Giving the greenback this title started during the financial crisis and at the time, due to the market volatility, global traders would sell their risky assets and then invest in the USD as well as U.S. Treasuries in order to protect themselves from the market volatility.
In the last couple of months, with the greenback strengthening, the idea of this single currency as a safe haven has been boosted. This was further indicated when we saw the USD rise to its highest level since 2002 against the Japanese yen (JPY) this week while the U.S. Dollar Index also continued to rally.
Interestingly, last year, a study of exchange rate data from 1986 to 2012 was done by German Bundesbank. The study found that the U.S. dollar (USD) as well as the Swiss franc (CHF) are considered to be ‘safe haven’ currencies. To be more specific, if you view each currency in isolation, when the global equity market returns drop, the exchange rates of these currencies increases.
Taking center stage is Alessio de Longis, a quantitative analyst and portfolio manager at Oppenheimer Funds who has stated that after doing some research, there is no evidence that investors turn to the USD or dollar based assets during times of financial crises.
Instead, de Longis showed that during financial volatility, U.S. investors are more likely to bring their dollars home. De Longis views this as more as a step of repatriation as opposed to turning to the greenback as safe haven asset.
To back up his findings, de Longis, who specializes in trading strategies for international bonds and forex, researched data from the Federal Reserve which focused on the sales and purchases of Treasury bonds in the U.S. from 1997, covering 7 highly volatile and stressful financial events.

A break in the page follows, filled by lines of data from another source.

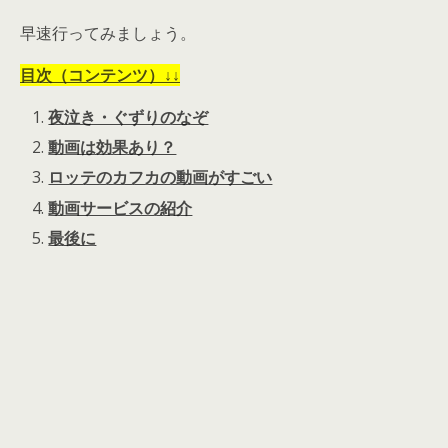
早速行ってみましょう。
目次（コンテンツ）↓↓
夜泣き・ぐずりのなぞ
動画は効果あり？
ロッテのカフカの動画がすごい
動画サービスの紹介
最後に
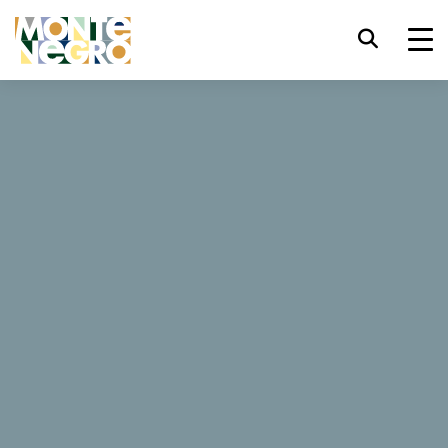
键盘快捷键
trl+U
显示辅助功能选项
...
黑山 — 亚得里亚海野性之美
纳维迪尔峡谷
纳维迪尔峡谷
trl+Alt+K
显示网页索引
trl+Alt+V
跳转正文
你是否为自己的冒险旅途将由全世界最有才华的动作片导演
- 纳维迪尔峡谷（Nevidio Canyon）执导而倍感兴奋？欧洲
trl+Alt+D
返回主页
最后一个被发现的峡谷，如此狭窄、深邃、神秘莫测。为你
此生所见最为壮观惊人的风景心怀期待吧！
Esc
关闭模式窗口/菜单
Tab
焦点移至下一元素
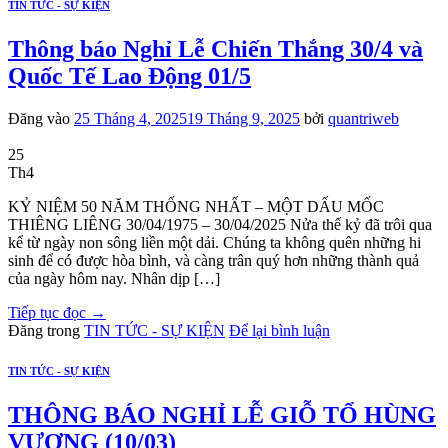
TIN TỨC - SỰ KIỆN
Thông báo Nghỉ Lễ Chiến Thắng 30/4 và
Quốc Tế Lao Động 01/5
Đăng vào
25 Tháng 4, 2025
19 Tháng 9, 2025
bởi
quantriweb
25
Th4
KỶ NIỆM 50 NĂM THỐNG NHẤT – MỘT DẤU MỐC
THIÊNG LIÊNG 30/04/1975 – 30/04/2025 Nửa thế kỷ đã trôi qua
kể từ ngày non sông liền một dải. Chúng ta không quên những hi
sinh để có được hòa bình, và càng trân quý hơn những thành quả
của ngày hôm nay. Nhân dịp […]
Tiếp tục đọc
→
Đăng trong
TIN TỨC - SỰ KIỆN
Để lại bình luận
TIN TỨC - SỰ KIỆN
THÔNG BÁO NGHỈ LỄ GIỖ TỔ HÙNG
VƯƠNG (10/03)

Last month, this study was presented to the Society of Quantitative Analysts. To summarize, de Longis said that the safe haven theory is quite simple. It states that when the markets are volatile, investors tend to sell off their risky assets and then seek safety in Treasuries from the U.S. As a result, capital then flows from overseas and is then outperformed by the USD and by Treasuries. The end result is that the greenback is viewed as a ‘safe haven’ currency.
De Longis then tested this safe haven theory by viewing a series of risk aversion events such as the financial crisis in Asia in 1997, the default and Long-Term Capital demise in Russia in 1998 and more. The Fed data of fund flows between foreign and domestic investors was then divided. Interestingly, it was only during the 2012 financial crisis that foreign investors bought Treasuries at a greater rate. This came before Mario Draghi, European Central Bank President, promised to do all that was necessary to protect the euro (EUR).

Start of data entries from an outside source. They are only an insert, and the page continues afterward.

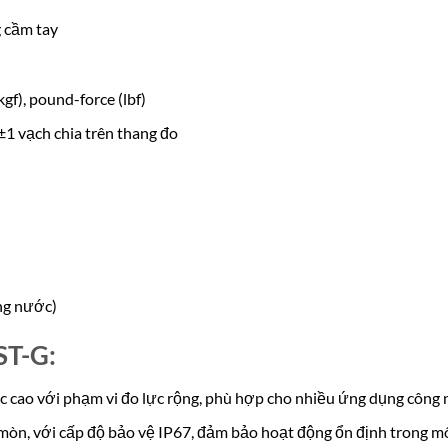
g cầm tay
gf), pound-force (lbf)
1 vạch chia trên thang đo
ng nước)
ST-G:
 cao với phạm vi đo lực rộng, phù hợp cho nhiều ứng dụng công 
òn, với cấp độ bảo vệ IP67, đảm bảo hoạt động ổn định trong mô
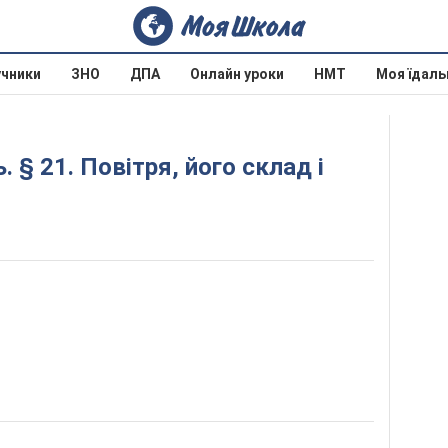
учники
ЗНО
ДПА
Онлайн уроки
НМТ
Моя їдаль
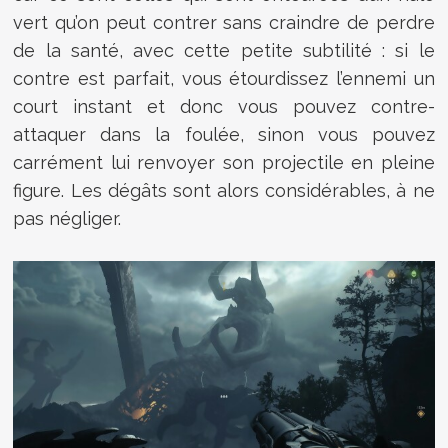
vert qu’on peut contrer sans craindre de perdre
de la santé, avec cette petite subtilité : si le
contre est parfait, vous étourdissez l’ennemi un
court instant et donc vous pouvez contre-
attaquer dans la foulée, sinon vous pouvez
carrément lui renvoyer son projectile en pleine
figure. Les dégâts sont alors considérables, à ne
pas négliger.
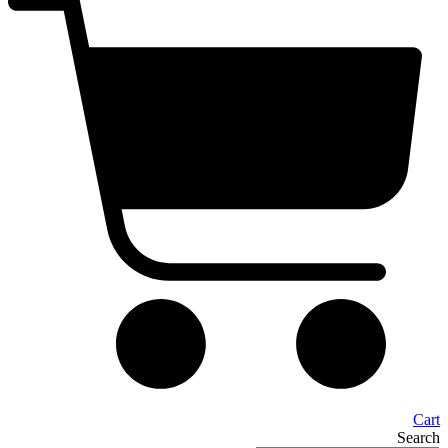
Cart
Search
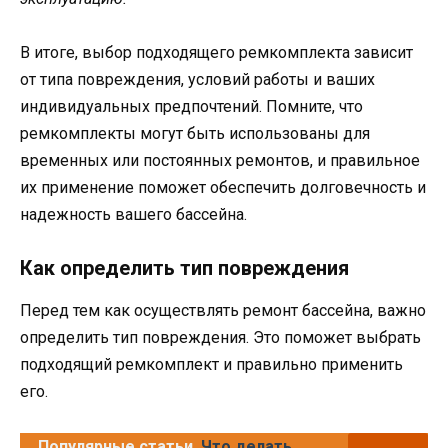
В итоге, выбор подходящего ремкомплекта зависит
от типа повреждения, условий работы и ваших
индивидуальных предпочтений. Помните, что
ремкомплекты могут быть использованы для
временных или постоянных ремонтов, и правильное
их применение поможет обеспечить долговечность и
надежность вашего бассейна.
Как определить тип повреждения
Перед тем как осуществлять ремонт бассейна, важно
определить тип повреждения. Это поможет выбрать
подходящий ремкомплект и правильно применить
его.
Популярные статьи
Что делать,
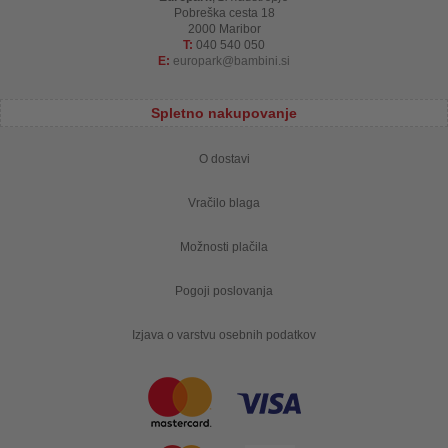
Pobreška cesta 18
2000 Maribor
T:
040 540 050
E:
europark
bambini.si
Spletno nakupovanje
O dostavi
Vračilo blaga
Možnosti plačila
Pogoji poslovanja
Izjava o varstvu osebnih podatkov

Added to this, during all the financial crises researched, de Longis found that investors in the U.S. were more likely to buy or sell fewer foreign stocks and bonds. This was clearly evident during the first Greek bailout and the global financial crisis. De Longis explained that since U.S. investors were purchasing less or selling foreign assets, this helps to push the USD higher while also driving a rally in the Treasuries.
Also, de Longis found no evidence of an inflow of foreign investments into Treasuries which seems to put a big question mark regarding the USD as a safe haven currency.
Based on this, do you think the U.S. dollar can be viewed as a safe haven currency?